Hello, I recently bought a Snapper LT200 lawn tractor and am considering adding a plug aerator and either a front mounted or pull behind dethatcher. I am wondering if these accessories are effective, particuliarly the plug aerator because I do not see how it could be heavy enough to penetrate deeply into the soil without being too heavy to pull. My front lawn slopes down to my back yard because I have a walk out basement. My tractor has 18.5 horsepower. I have clay soil that tends to be very hard. Thanks everyone.cruisin


----------



## JDFANATIC (Dec 28, 2005)

kt,

Sure plug aerators are effective. While I'm not sure exactly of your Snapper model, I think the trick is to size the aerator to fit your machine (in other words, get the right width unit that won't place excessive stress on the tractor).
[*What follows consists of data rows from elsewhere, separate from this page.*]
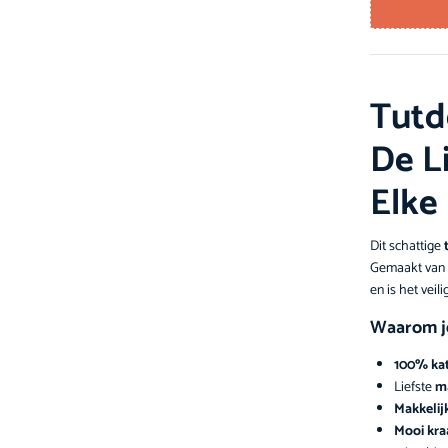
Tutd
De L
Elke
Dit schattige
Gemaakt van
en is het veil
Waarom je
100% ka
Liefste
m
Makkelij
Mooi kr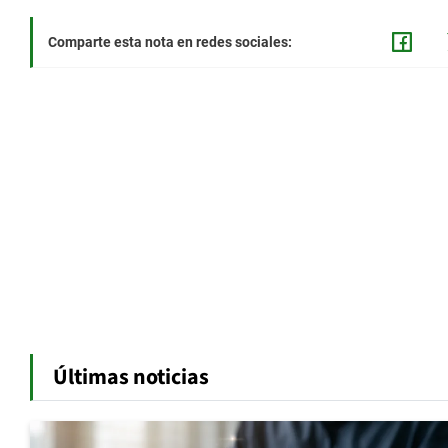
Comparte esta nota en redes sociales:
Últimas noticias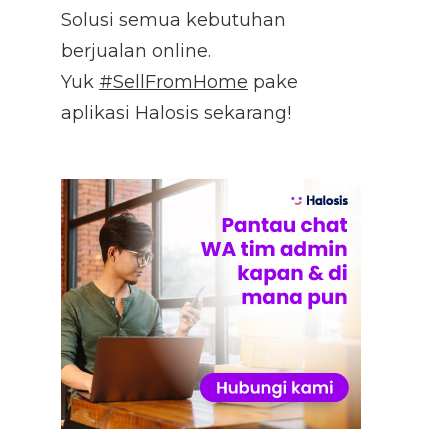
Solusi semua kebutuhan
berjualan online.
Yuk
#SellFromHome
pake
aplikasi Halosis sekarang!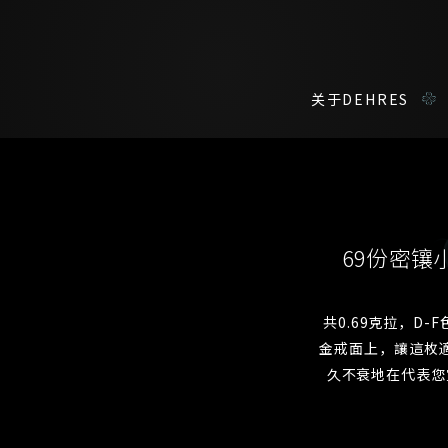
关于DEHRES
咨询详情
在线鑑赏
私人预约
69份密镶
我们在香港中环置地广场的私人展示厅将为您提供更私密舒适的选购环
您现在可以预约和我们的高级客户主任使用视频连线方式在线鉴赏珠
共0.69克拉，D-
金戒面上，讓這枚
称谓
名*
久不衰地在代表您
姓*
名*
姓
名
登记成为电讯会员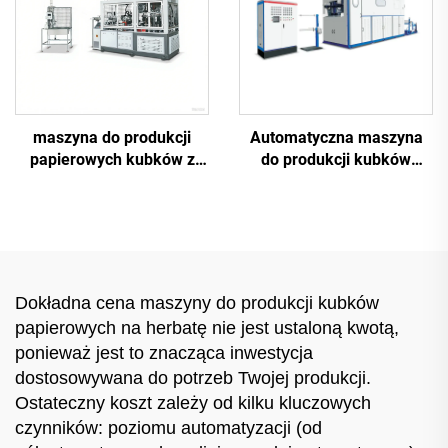
maszyna do produkcji
Automatyczna maszyna
papierowych kubków z
do produkcji kubków
krążakiem 16T
plastikowych
Dokładna cena maszyny do produkcji kubków
papierowych na herbatę nie jest ustaloną kwotą,
ponieważ jest to znacząca inwestycja
dostosowywana do potrzeb Twojej produkcji.
Ostateczny koszt zależy od kilku kluczowych
czynników: poziomu automatyzacji (od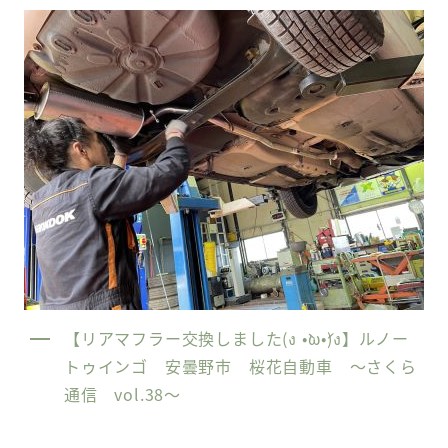
【リアマフラー交換しました(ง •̀ω•́)ง】ルノー
トゥインゴ 安曇野市 桜花自動車 〜さくら
通信 vol.38〜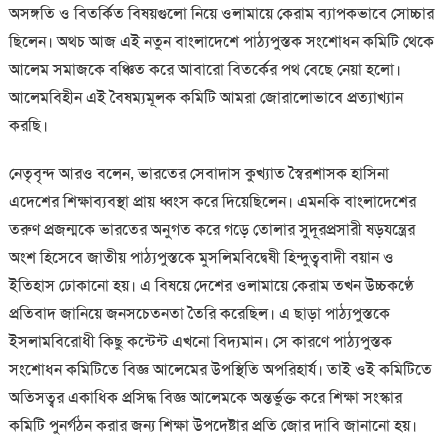
অসঙ্গতি ও বিতর্কিত বিষয়গুলো নিয়ে ওলামায়ে কেরাম ব্যাপকভাবে সোচ্চার
ছিলেন। অথচ আজ এই নতুন বাংলাদেশে পাঠ্যপুস্তক সংশোধন কমিটি থেকে
আলেম সমাজকে বঞ্চিত করে আবারো বিতর্কের পথ বেছে নেয়া হলো।
আলেমবিহীন এই বৈষম্যমূলক কমিটি আমরা জোরালোভাবে প্রত্যাখ্যান
করছি।
নেতৃবৃন্দ আরও বলেন, ভারতের সেবাদাস কুখ্যাত স্বৈরশাসক হাসিনা
এদেশের শিক্ষাব্যবস্থা প্রায় ধ্বংস করে দিয়েছিলেন। এমনকি বাংলাদেশের
তরুণ প্রজন্মকে ভারতের অনুগত করে গড়ে তোলার সুদূরপ্রসারী ষড়যন্ত্রের
অংশ হিসেবে জাতীয় পাঠ্যপুস্তকে মুসলিমবিদ্বেষী হিন্দুত্ববাদী বয়ান ও
ইতিহাস ঢোকানো হয়। এ বিষয়ে দেশের ওলামায়ে কেরাম তখন উচ্চকণ্ঠে
প্রতিবাদ জানিয়ে জনসচেতনতা তৈরি করেছিল। এ ছাড়া পাঠ্যপুস্তকে
ইসলামবিরোধী কিছু কন্টেন্ট এখনো বিদ্যমান। সে কারণে পাঠ্যপুস্তক
সংশোধন কমিটিতে বিজ্ঞ আলেমের উপস্থিতি অপরিহার্য। তাই ওই কমিটিতে
অতিসত্বর একাধিক প্রসিদ্ধ বিজ্ঞ আলেমকে অন্তর্ভুক্ত করে শিক্ষা সংস্কার
কমিটি পুনর্গঠন করার জন্য শিক্ষা উপদেষ্টার প্রতি জোর দাবি জানানো হয়।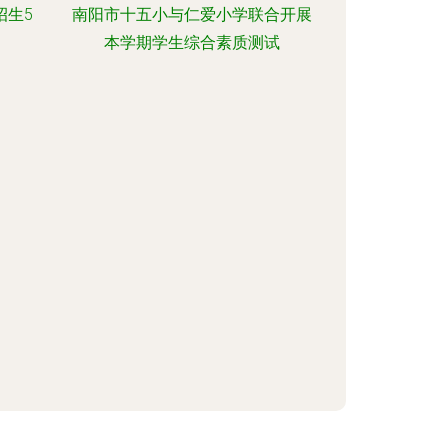
招生5
南阳市十五小与仁爱小学联合开展
本学期学生综合素质测试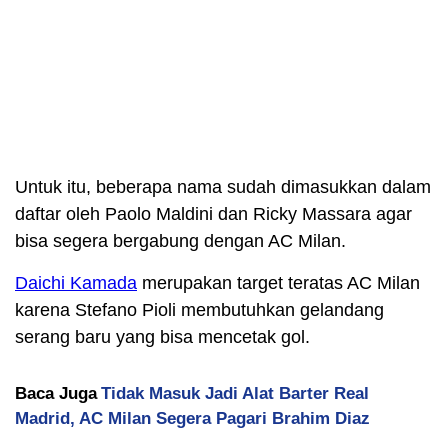
Untuk itu, beberapa nama sudah dimasukkan dalam
daftar oleh Paolo Maldini dan Ricky Massara agar
bisa segera bergabung dengan AC Milan.
Daichi Kamada
merupakan target teratas AC Milan
karena Stefano Pioli membutuhkan gelandang
serang baru yang bisa mencetak gol.
Baca Juga
Tidak Masuk Jadi Alat Barter Real
Madrid, AC Milan Segera Pagari Brahim Diaz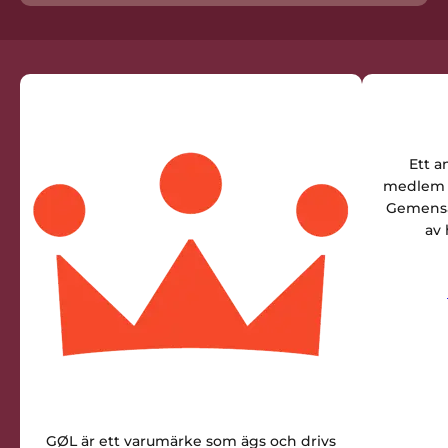
Ett a
medlem i
Gemensam
av 
GØL är ett varumärke som ägs och drivs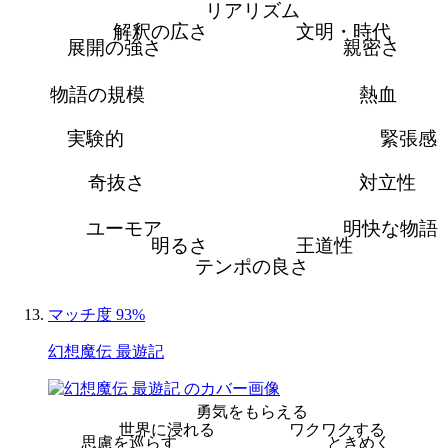
リアリズム
解釈の広さ
文明・時代
展開の強さ
親密さ
物語の規模
熱血
実験的
緊張感
奇抜さ
対立性
ユーモア
明快な物語
明るさ
王道性
テンポの良さ
マッチ度 93%
幻想魔伝 最遊記
勇気をもらえる
世界に浸れる
ワクワクする
思慮を巡らす
ときめく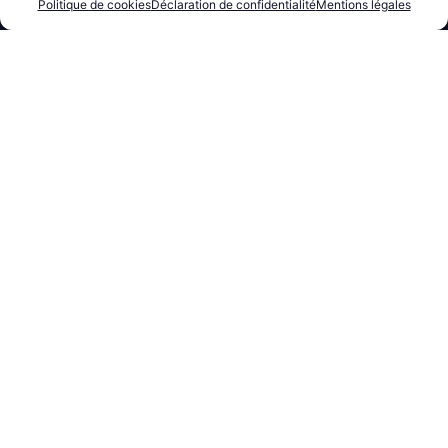
Politique de cookies
Déclaration de confidentialité
Mentions légales
Une approche exhaustive
et complète dédiée à la protection
de vos intérêts patrimoniaux.
CONSEIL
Des conseils concrets
sur tous les enjeux essentiels
de la gestion de patrimoine.
TRANSPARENCE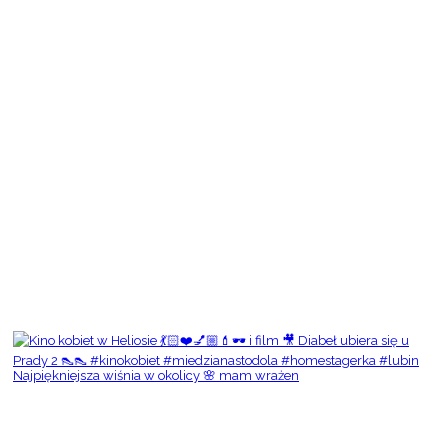
Najpiękniejsza wiśnia w okolicy 🌸 mam wrażen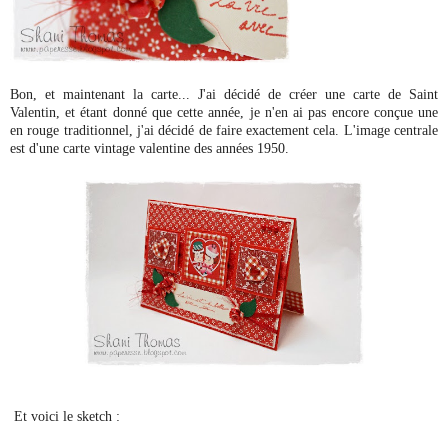
Bon, et maintenant la carte... J'ai décidé de créer une carte de Saint 
Valentin, et étant donné que cette année, je n'en ai pas encore conçue une 
en rouge traditionnel, j'ai décidé de faire exactement cela. L'image centrale 
est d'une carte vintage valentine des années 1950.
Et voici le sketch :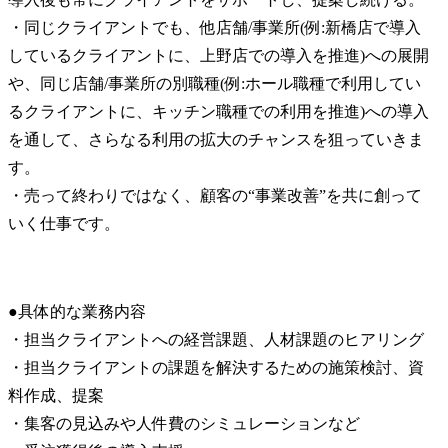
・同じクライアントでも、他店舗/事業所(例:新橋店で導入
しているクライアントに、上野店での導入を推進)への展開
や、同じ店舗/事業所の別職種(例:ホール職種で利用してい
るクライアントに、キッチン職種での利用を推進)への導入
を通して、さらなる利用の拡大のチャンスを狙っていきま
す。

・売って終わりではなく、顧客の“事業改善”を共に創って
いく仕事です。
●具体的な業務内容

・担当クライアントへの経営課題、人材課題のヒアリング

・担当クライアントの課題を解決するための施策検討、資
料作成、提案

・集客の見込みや人件費のシミュレーションなど
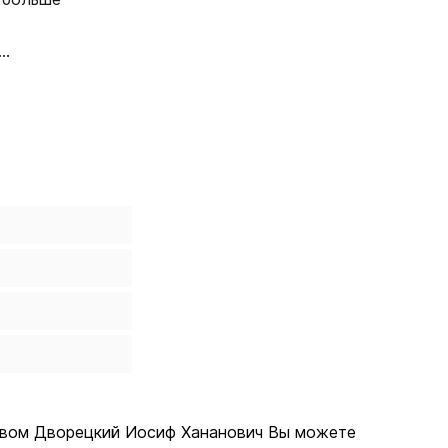
краткими
отой; из
рированы
рством Дворецкий Иосиф Хананович Вы можете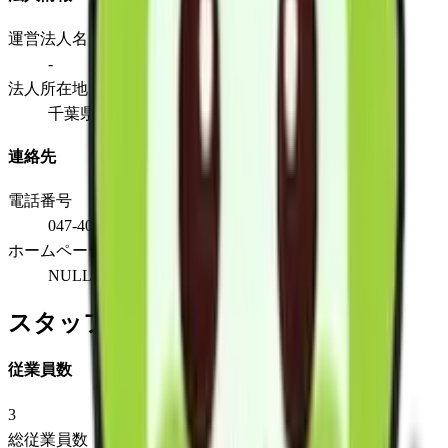
運営法人名
-
法人所在地
千葉県船橋市栄町1-21-281F
連絡先
電話番号
047-401-9064
ホームページ
NULL
スタッフ情報
従業員数
3
総従業員数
If you aerate in the spring and fall, and then overseed, your lawn will look better every year!


----------



## HYDROGUARDIAN16 (Feb 14, 2007)

:ditto: :ditto: :ditto: :ditto: :ditto: :ditto: :ditto: :ditto: :ditto: :ditto: :ditto: :ditto:


----------



## HYDROGUARDIAN16 (Feb 14, 2007)

my bad I was dito(ing) on another post. sorry I must have entered the wrong one. I remember thinking I was on something else and must have clicked on this one. Im sorry for the dito spam stuff.


----------